> _ACTIVITY_: Go line by line through the data and copy those with the word "Website".

> _INFORMATION GIVEN_:
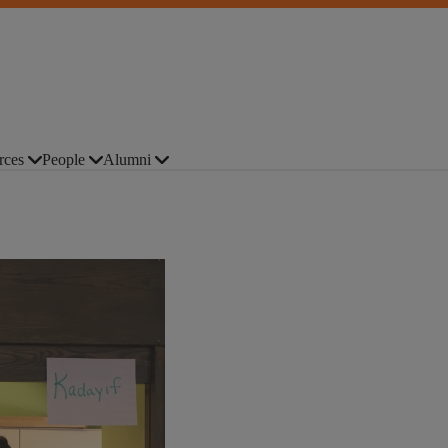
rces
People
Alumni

* * *

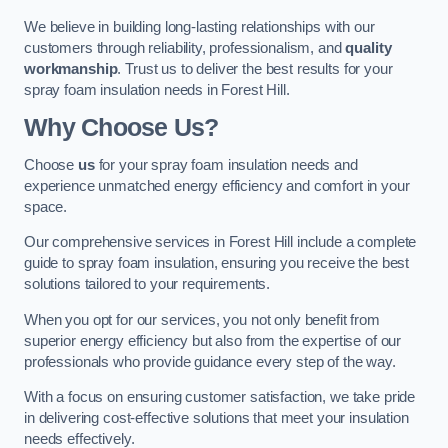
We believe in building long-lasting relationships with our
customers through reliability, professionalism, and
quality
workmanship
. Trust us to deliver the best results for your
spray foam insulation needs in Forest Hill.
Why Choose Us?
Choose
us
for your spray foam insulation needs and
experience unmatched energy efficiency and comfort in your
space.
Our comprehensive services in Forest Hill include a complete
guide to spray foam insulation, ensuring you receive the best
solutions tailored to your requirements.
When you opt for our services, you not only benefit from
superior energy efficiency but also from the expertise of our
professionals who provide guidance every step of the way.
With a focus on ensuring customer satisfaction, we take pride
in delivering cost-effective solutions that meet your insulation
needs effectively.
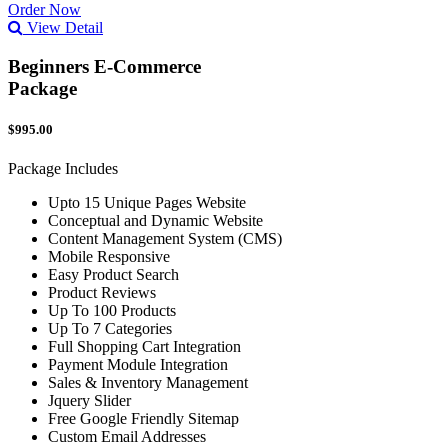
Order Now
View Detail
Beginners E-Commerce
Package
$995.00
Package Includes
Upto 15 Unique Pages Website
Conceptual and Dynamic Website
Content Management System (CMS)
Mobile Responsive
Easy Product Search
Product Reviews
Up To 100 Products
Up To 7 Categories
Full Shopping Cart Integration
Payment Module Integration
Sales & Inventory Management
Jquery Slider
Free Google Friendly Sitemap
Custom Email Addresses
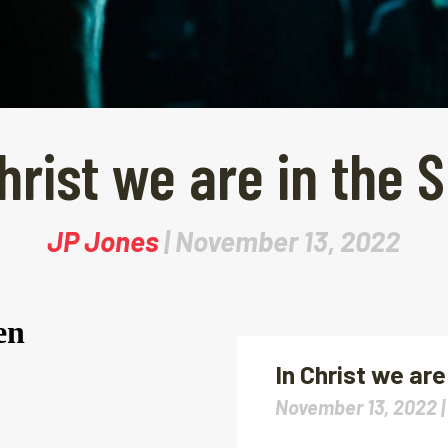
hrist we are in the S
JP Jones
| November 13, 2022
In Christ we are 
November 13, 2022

> _RESPONSE TO THE TASK_:
Upto 15 Unique Pages Website
Conceptual and Dynamic Website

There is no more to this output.